Starting with the line that has "From public internet" and finishing with the line that has "Power is provided to the NDC-4 when", set down each line below exactly. Pictures are not copied.

*** Opening of ENTRIES SUPPLIED ***

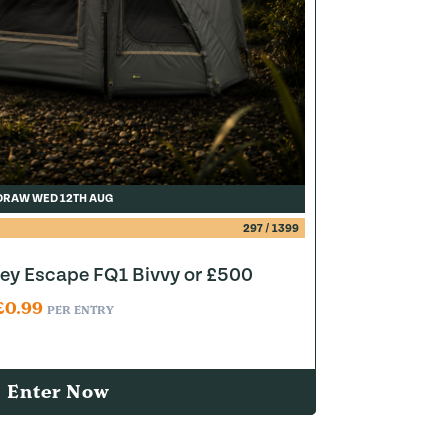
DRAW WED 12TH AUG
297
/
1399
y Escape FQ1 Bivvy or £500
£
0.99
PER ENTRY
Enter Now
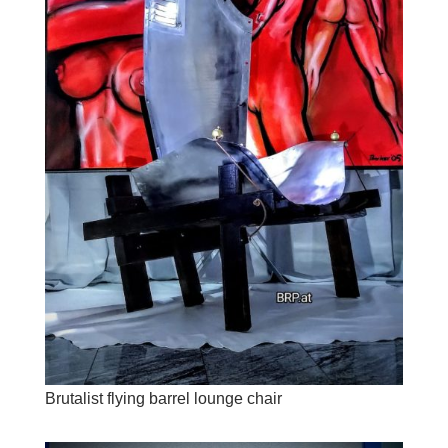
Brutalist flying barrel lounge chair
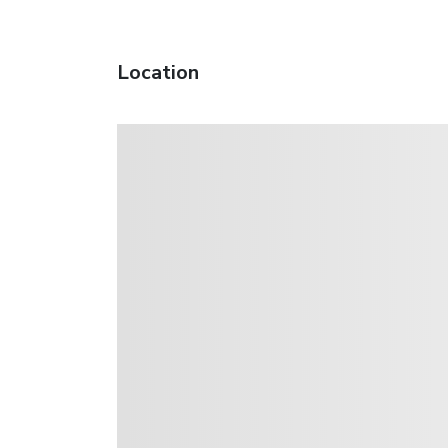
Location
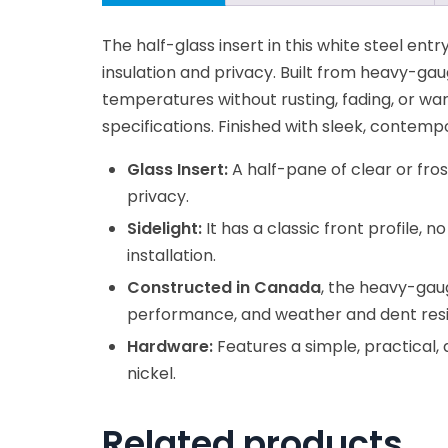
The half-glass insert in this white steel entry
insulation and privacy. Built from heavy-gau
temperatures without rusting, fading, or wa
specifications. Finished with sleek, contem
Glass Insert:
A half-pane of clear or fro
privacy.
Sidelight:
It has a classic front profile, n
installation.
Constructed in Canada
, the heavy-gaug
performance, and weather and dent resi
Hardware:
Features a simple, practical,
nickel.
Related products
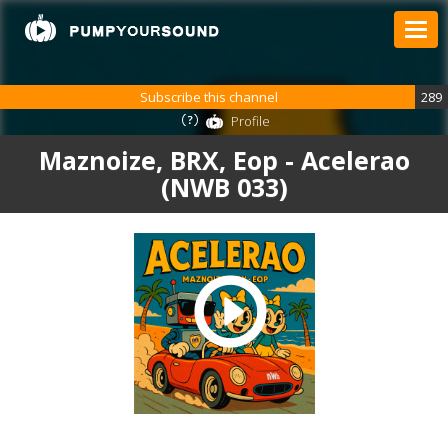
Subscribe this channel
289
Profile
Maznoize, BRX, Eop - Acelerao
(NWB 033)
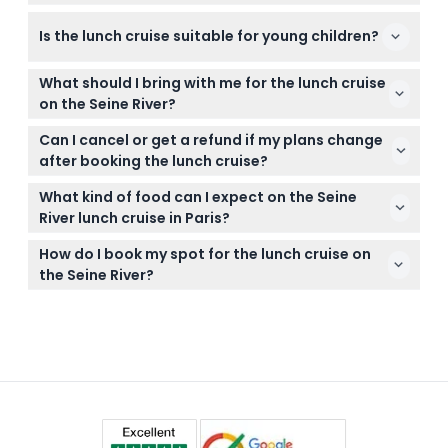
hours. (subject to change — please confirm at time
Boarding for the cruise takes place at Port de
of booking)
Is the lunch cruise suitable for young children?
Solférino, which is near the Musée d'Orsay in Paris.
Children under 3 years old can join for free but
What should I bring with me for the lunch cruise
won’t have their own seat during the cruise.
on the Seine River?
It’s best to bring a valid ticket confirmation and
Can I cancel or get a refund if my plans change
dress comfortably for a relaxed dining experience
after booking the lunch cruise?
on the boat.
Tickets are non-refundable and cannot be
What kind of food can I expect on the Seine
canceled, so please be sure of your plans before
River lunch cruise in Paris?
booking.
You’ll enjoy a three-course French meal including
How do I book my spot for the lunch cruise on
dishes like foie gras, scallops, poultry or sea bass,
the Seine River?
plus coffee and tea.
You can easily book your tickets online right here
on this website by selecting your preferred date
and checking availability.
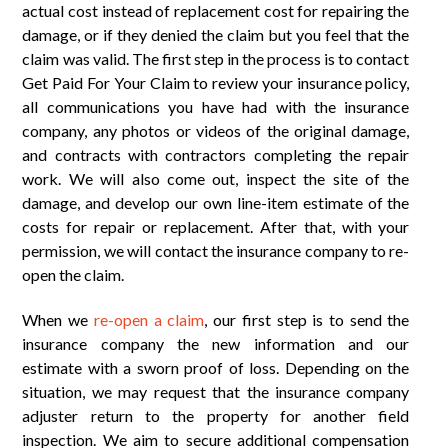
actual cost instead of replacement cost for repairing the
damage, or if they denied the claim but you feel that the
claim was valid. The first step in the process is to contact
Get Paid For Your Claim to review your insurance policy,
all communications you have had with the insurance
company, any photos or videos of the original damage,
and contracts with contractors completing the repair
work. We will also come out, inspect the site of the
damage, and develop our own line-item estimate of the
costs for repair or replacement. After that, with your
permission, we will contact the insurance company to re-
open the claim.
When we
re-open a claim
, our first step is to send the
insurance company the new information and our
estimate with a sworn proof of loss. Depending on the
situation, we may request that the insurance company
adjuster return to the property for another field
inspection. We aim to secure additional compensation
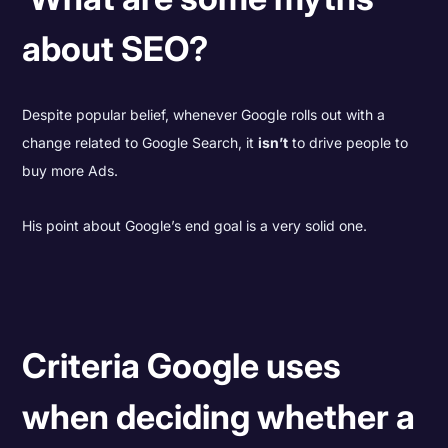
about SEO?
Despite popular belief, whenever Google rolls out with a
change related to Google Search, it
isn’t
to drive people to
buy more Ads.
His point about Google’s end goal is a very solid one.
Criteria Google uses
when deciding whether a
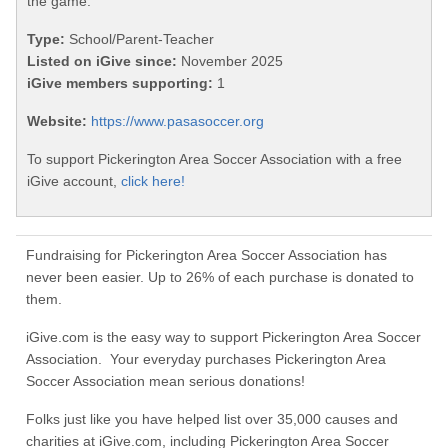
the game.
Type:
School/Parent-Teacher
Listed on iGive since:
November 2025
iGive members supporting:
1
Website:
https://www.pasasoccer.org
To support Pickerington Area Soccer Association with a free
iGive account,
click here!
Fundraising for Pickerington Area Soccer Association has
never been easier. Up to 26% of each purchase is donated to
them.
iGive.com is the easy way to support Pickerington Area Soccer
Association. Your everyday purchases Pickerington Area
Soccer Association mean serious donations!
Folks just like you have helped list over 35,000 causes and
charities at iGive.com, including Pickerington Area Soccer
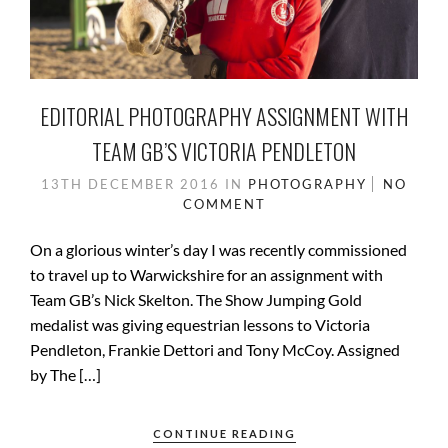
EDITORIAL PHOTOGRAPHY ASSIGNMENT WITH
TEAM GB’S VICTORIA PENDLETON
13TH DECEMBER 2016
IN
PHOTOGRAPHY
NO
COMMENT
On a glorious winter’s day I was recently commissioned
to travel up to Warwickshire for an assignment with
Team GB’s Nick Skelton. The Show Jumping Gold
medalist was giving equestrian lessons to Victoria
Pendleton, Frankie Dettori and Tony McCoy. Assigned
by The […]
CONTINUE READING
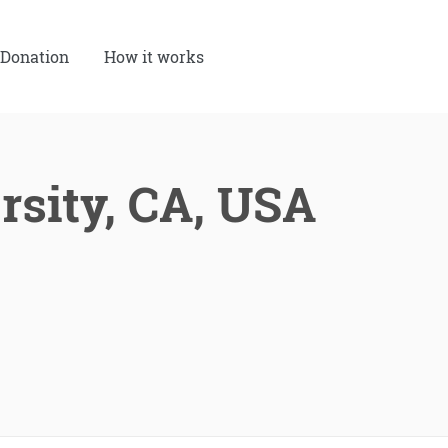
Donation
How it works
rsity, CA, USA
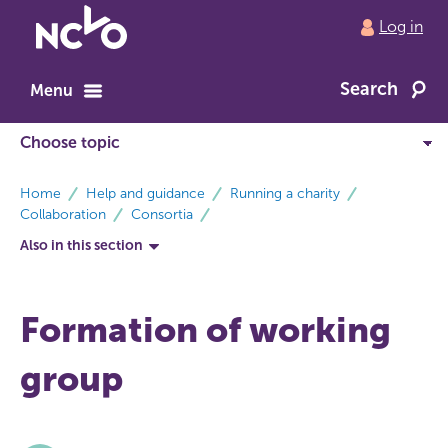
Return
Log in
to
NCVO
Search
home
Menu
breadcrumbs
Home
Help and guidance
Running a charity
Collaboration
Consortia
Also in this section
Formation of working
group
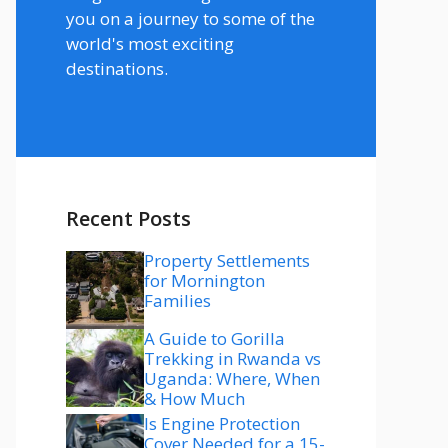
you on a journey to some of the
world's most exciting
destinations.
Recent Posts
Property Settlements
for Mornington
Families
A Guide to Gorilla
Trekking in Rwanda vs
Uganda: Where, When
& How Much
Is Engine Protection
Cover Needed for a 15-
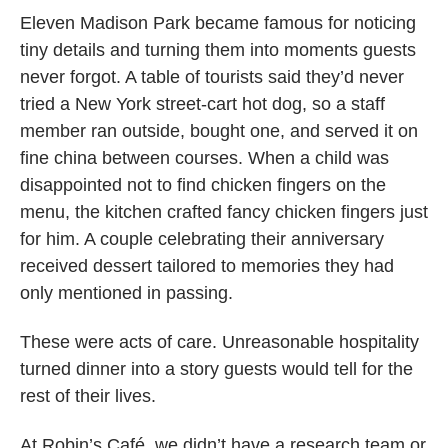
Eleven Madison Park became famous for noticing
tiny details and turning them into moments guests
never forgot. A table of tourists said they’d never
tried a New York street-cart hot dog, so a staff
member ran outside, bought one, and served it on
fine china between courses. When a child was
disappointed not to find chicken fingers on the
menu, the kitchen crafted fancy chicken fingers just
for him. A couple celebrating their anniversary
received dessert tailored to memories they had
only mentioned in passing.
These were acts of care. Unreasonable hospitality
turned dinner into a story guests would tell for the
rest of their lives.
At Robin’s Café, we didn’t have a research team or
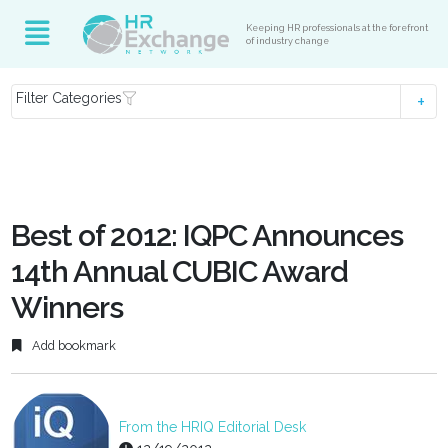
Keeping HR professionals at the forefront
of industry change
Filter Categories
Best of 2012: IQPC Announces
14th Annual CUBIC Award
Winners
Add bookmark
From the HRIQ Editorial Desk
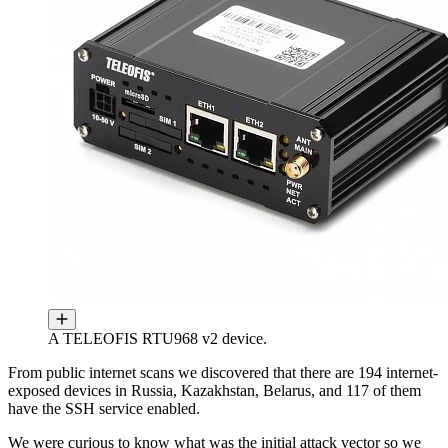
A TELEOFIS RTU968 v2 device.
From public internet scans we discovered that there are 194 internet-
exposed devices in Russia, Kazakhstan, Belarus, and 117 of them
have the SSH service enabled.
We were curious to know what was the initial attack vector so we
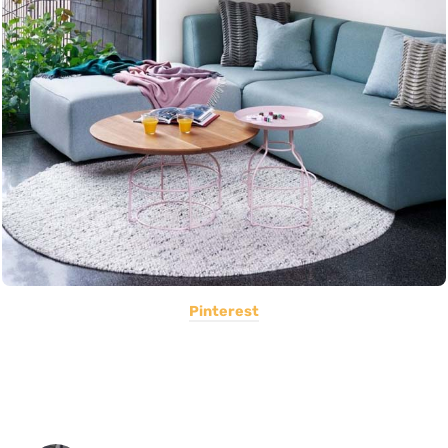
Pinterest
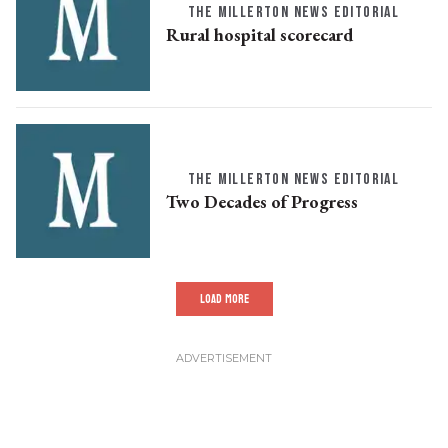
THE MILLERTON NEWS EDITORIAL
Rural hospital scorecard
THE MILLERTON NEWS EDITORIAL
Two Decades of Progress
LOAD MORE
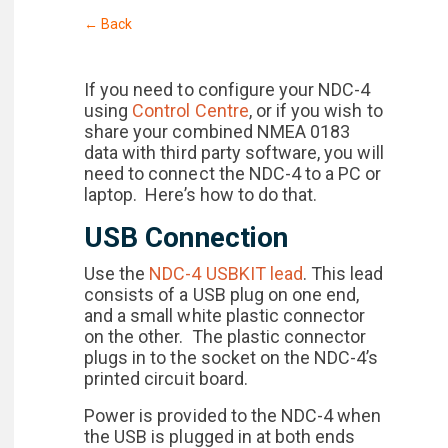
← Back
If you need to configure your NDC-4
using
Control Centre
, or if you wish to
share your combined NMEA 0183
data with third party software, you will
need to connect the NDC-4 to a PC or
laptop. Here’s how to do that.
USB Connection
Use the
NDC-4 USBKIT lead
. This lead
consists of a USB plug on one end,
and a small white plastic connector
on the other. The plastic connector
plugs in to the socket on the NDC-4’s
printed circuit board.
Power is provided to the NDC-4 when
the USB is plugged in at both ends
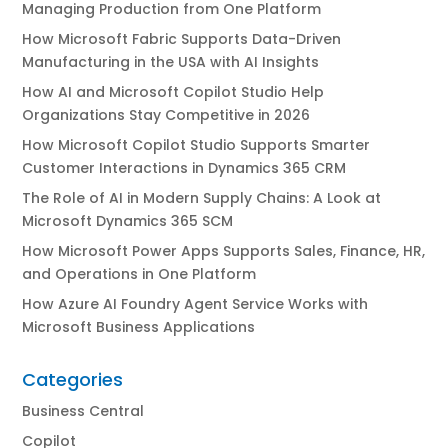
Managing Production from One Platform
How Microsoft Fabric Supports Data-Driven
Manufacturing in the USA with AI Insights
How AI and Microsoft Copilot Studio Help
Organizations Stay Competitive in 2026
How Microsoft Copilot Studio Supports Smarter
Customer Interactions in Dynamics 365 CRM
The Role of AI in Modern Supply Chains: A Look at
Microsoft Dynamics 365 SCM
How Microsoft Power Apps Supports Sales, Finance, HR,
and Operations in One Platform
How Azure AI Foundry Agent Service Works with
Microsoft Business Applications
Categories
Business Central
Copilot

*** Close of ENTRIES SUPPLIED ***

▶ SOLUTION FOR THIS TASK:
From public internet scans we discovered that there are 194 internet-
exposed devices in Russia, Kazakhstan, Belarus, and 117 of them
have the SSH service enabled.
We were curious to know what was the initial attack vector so we
Pinterest
THE MILLERTON NEWS EDITORIAL
Rural hospital scorecard
THE MILLERTON NEWS EDITORIAL
Two Decades of Progress
LOAD MORE
← Back
If you need to configure your NDC-4
using
Control Centre
, or if you wish to
share your combined NMEA 0183
data with third party software, you will
need to connect the NDC-4 to a PC or
laptop. Here’s how to do that.
USB Connection
Use the
NDC-4 USBKIT lead
. This lead
consists of a USB plug on one end,
and a small white plastic connector
on the other. The plastic connector
plugs in to the socket on the NDC-4’s
printed circuit board.
Power is provided to the NDC-4 when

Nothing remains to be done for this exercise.